Business litigation involving condo associations commonly occurs

In Florida business disputes regarding the operation and management of condominium homeowners’ associations are relatively common. In general, a condominium association is formed by the homeowners to manage the communal functions of the complex. Business litigation that arises often involves an interpretation of the condominium bylaws and breach of contract disputes.

The association is organized somewhat like a small corporation, with a board of directors, officers and bylaws to govern the group’s procedures. When the individual members of the association are not happy with how the board and officers are running things, business litigation may be filed to obtain relief. The Arbomar Condominium development is located on Longboat Key where it fronts on the Gulf of Mexico. A group of homeowners recently initiated litigation against the association president and three of the five board members.

The suit alleges that the president, a former licensed contractor from Maryland, has engaged in illegal and unauthorized renovation projects in the complex. It’s alleged that he is performing the renovations without a contractor’s license in violation of Florida law. Searches of local records by Herald-Tribune reporters in fact show no permits for renovations at that location.

The suit also alleges that the president has renovated several units without board approval. He is also accused of holding meetings in private, spending unauthorized funds on attorneys and setting new assessments against members without going through the procedures required by the bylaws. The suit also claims that he has violated building code regulations by using hazardous building materials.

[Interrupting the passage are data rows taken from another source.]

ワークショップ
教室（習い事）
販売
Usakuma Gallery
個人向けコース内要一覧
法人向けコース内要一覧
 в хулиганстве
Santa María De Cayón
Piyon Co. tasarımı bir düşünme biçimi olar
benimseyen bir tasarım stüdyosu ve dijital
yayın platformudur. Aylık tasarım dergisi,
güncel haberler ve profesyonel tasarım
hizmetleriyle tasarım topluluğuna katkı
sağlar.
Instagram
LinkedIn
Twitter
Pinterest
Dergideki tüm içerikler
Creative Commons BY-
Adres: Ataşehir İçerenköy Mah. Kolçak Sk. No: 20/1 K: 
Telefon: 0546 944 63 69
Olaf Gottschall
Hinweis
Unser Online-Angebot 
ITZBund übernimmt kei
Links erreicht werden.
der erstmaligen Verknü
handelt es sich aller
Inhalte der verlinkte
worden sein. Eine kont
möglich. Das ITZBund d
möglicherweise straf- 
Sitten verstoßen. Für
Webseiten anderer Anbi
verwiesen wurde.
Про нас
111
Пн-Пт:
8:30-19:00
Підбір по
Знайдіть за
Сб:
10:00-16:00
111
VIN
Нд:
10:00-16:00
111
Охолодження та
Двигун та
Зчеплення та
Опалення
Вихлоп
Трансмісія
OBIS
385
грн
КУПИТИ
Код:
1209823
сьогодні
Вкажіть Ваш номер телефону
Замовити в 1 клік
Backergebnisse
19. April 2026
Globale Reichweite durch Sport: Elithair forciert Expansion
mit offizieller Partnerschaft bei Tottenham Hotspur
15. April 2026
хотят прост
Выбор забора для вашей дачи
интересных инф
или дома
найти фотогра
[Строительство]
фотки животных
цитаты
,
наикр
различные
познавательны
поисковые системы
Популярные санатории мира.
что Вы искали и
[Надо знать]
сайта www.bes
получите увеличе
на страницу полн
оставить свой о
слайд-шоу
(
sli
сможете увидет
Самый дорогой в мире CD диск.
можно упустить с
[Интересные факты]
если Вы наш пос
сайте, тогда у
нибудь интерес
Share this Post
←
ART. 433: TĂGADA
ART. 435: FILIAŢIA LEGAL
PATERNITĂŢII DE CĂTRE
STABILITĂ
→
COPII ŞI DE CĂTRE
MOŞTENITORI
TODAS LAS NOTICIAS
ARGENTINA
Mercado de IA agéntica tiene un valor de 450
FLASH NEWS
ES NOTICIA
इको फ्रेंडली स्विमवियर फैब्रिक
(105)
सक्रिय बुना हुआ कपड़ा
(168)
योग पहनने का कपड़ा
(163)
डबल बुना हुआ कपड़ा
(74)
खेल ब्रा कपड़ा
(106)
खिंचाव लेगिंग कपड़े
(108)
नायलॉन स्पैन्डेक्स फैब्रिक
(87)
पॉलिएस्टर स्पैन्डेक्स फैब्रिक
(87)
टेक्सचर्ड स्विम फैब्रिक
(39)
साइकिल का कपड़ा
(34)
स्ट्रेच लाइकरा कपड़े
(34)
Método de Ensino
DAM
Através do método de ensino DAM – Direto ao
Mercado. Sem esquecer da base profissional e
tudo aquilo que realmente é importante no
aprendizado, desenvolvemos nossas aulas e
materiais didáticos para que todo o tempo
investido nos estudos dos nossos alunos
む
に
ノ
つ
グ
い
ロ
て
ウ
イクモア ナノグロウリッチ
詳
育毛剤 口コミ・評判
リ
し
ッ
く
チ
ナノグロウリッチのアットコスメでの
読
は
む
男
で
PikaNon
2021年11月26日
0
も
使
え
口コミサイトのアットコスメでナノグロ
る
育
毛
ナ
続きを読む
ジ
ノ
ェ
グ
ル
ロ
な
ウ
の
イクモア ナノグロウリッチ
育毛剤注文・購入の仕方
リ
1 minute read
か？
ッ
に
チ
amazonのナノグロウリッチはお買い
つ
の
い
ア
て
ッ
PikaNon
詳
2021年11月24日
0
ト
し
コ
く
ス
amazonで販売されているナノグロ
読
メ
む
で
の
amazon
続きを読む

The plaintiffs in the business litigation claim that contractors are legally required to file all renovation plans, which allegedly has not been done. Additionally, prior to the lawsuit, there was early controversy created by the firing of the building manager. He had reported the board’s allegedly illegal renovations to the state, and was fired shortly thereafter. In addition to the litigation recently filed, it appears that the building manager, if he is not reinstated, is well-situated under Florida law to bring employment law litigation based on a retaliatory firing.